Question

Write the ratio of radius to the diameter of a circle.
A. $\dfrac{1}{2}$
B. $\dfrac{1}{3}$
C. $\dfrac{{22}}{7}$
D. None of these.

Answer 1

Hint: The problem is to find the ratio of the radius to the diameter of a circle. To solve this, first of all, there should be a proper concept of radius and diameter and the knowledge of the relation between the radius and diameter of a circle. The radius of a circle is defined as the straight line starting from the centre of a circle to its perimeter. And the diameter of a circle is the line segment from one end of a centre from the other through its centre.

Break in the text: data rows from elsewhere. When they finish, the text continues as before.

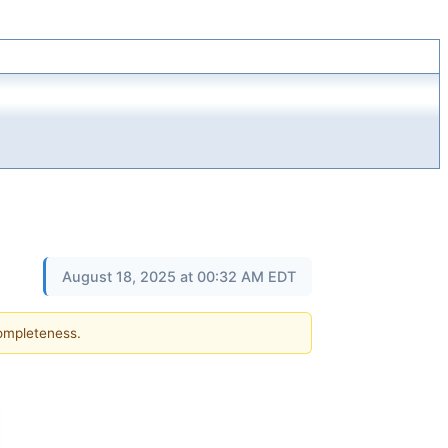
August 18, 2025 at 00:32 AM EDT
completeness.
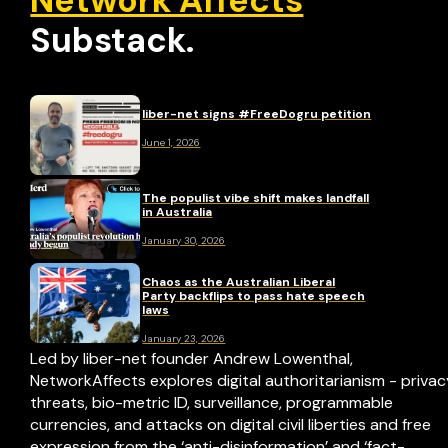
Network Affects
Substack.
liber-net signs #FreeDogru petition
June 1, 2026
The populist vibe shift makes landfall
in Australia
January 30, 2026
Chaos as the Australian Liberal
Party backflips to pass hate speech
laws
January 23, 2026
Led by liber-net founder Andrew Lowenthal,
NetworkAffects explores digital authoritarianism - priva
threats, bio-metric ID, surveillance, programmable
currencies, and attacks on digital civil liberties and free
expression from the ‘anti-disinformation’ and ‘fact-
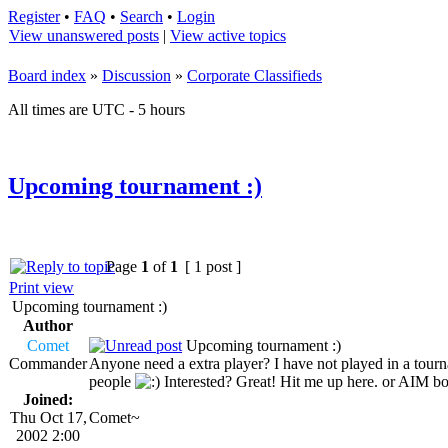
Register
•
FAQ
•
Search
•
Login
View unanswered posts
|
View active topics
Board index
»
Discussion
»
Corporate Classifieds
All times are UTC - 5 hours
Upcoming tournament :)
Page
1
of
1
[ 1 post ]
Print view
Upcoming tournament :)
Author
Comet
Upcoming tournament :)
Commander
Anyone need a extra player? I have not played in a tournam
people
Interested? Great! Hit me up here. or AIM 
Joined:
Thu Oct 17,
Comet~
2002 2:00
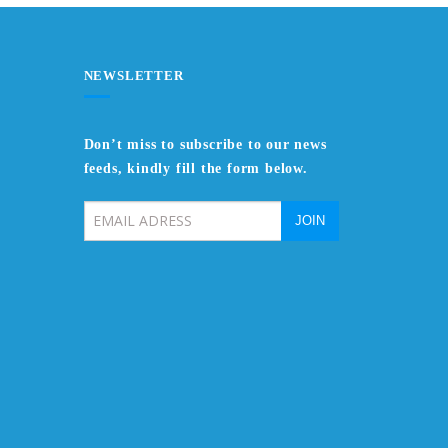
NEWSLETTER
Don’t miss to subscribe to our news
feeds, kindly fill the form below.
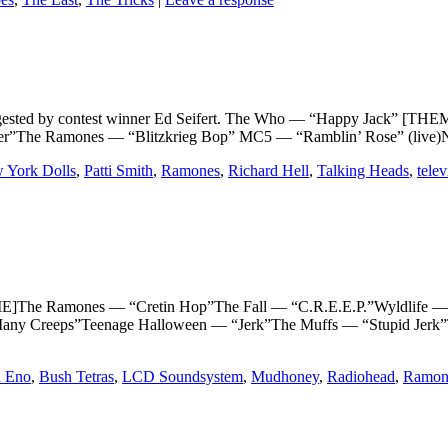
y contest winner Ed Seifert. The Who — “Happy Jack” [THEME]P
r”The Ramones — “Blitzkrieg Bop” MC5 — “Ramblin’ Rose” (live)Ne
 York Dolls
,
Patti Smith
,
Ramones
,
Richard Hell
,
Talking Heads
,
telev
 Ramones — “Cretin Hop”The Fall — “C.R.E.E.P.”Wyldlife — “De
ny Creeps”Teenage Halloween — “Jerk”The Muffs — “Stupid Jerk”
n Eno
,
Bush Tetras
,
LCD Soundsystem
,
Mudhoney
,
Radiohead
,
Ramon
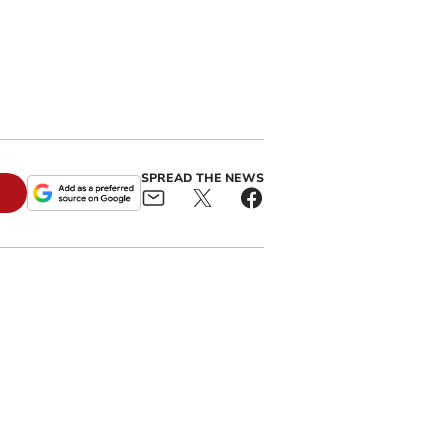
SPREAD THE NEWS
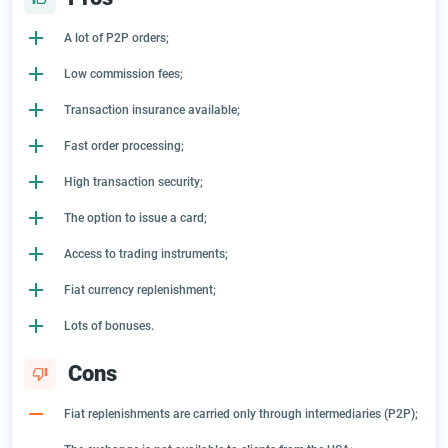
A lot of P2P orders;
Low commission fees;
Transaction insurance available;
Fast order processing;
High transaction security;
The option to issue a card;
Access to trading instruments;
Fiat currency replenishment;
Lots of bonuses.
Cons
Fiat replenishments are carried only through intermediaries (P2P);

Complete step by step answer:
Basically, the length of the radius of a circle is the half of diameter of any circle. In other words, diameter is twice the length of radius of a circle.

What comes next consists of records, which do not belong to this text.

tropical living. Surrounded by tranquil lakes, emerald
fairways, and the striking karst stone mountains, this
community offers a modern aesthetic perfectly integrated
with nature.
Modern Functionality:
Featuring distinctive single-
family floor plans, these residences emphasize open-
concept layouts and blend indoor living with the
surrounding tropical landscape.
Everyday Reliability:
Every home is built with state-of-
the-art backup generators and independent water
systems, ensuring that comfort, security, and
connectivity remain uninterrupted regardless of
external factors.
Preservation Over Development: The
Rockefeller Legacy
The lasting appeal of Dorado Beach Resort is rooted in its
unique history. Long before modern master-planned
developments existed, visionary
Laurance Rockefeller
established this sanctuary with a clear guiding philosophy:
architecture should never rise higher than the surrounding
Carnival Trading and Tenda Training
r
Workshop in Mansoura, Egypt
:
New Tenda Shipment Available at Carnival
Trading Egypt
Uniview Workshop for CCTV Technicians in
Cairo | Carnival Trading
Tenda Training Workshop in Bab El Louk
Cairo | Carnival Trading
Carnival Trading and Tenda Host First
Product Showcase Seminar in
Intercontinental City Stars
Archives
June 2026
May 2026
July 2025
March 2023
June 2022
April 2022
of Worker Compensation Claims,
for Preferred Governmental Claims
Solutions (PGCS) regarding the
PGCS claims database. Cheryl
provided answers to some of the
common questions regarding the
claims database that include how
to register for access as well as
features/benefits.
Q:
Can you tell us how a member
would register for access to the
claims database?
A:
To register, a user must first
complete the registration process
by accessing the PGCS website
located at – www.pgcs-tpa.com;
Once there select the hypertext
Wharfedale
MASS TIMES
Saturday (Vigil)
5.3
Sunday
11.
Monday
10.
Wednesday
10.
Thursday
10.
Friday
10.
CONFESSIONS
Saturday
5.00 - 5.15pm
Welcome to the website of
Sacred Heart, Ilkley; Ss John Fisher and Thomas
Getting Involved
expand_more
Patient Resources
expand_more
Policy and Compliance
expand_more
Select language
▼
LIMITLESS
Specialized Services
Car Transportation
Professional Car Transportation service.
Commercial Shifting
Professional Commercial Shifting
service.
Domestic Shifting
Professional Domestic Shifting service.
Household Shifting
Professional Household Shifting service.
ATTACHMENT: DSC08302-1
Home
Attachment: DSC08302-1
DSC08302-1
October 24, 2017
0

Let us assume, $r$ be the radius of a circle and $d$ be the diameter of the same circle. Then, clearly $d = 2r$. Now to find the ratio of radius to diameter, the required value of the ratio will be found by evaluating $\text{radius : diameter}$.
Hence the ratio= $\dfrac{\text{radius}}{\text{diameter}} = \dfrac{r}{d}$ … … …(i)
But $d = 2r$.
Putting the value of $d$ in (i)
$\text{ratio} = \dfrac{\text{radius}}{\text{diameter}} \\
\Rightarrow \text{ratio} = \dfrac{r}{d} \\
\Rightarrow \text{ratio} = \dfrac{r}{{2r}} \\
\therefore \text{ratio} = \dfrac{1}{2}$..............[cancelling $r$ from both numerator and denominator as $r \ne 0$].
Therefore, the required ratio of radius and diameter of a circle is $\dfrac{1}{2}$.

Hence option Ais correct.

Note: A circle is a bounded, curved shape, which is two-dimensional and all the points on it are equidistant to a particular point named as the centre. Another definition of a circle is the locus of a point in a plane, moving around such that the distance of each point from the particular fixed point is exactly the same. Other notable facts, radius and diameter of a circle are always unique and diameter will always be greater than the length of radius.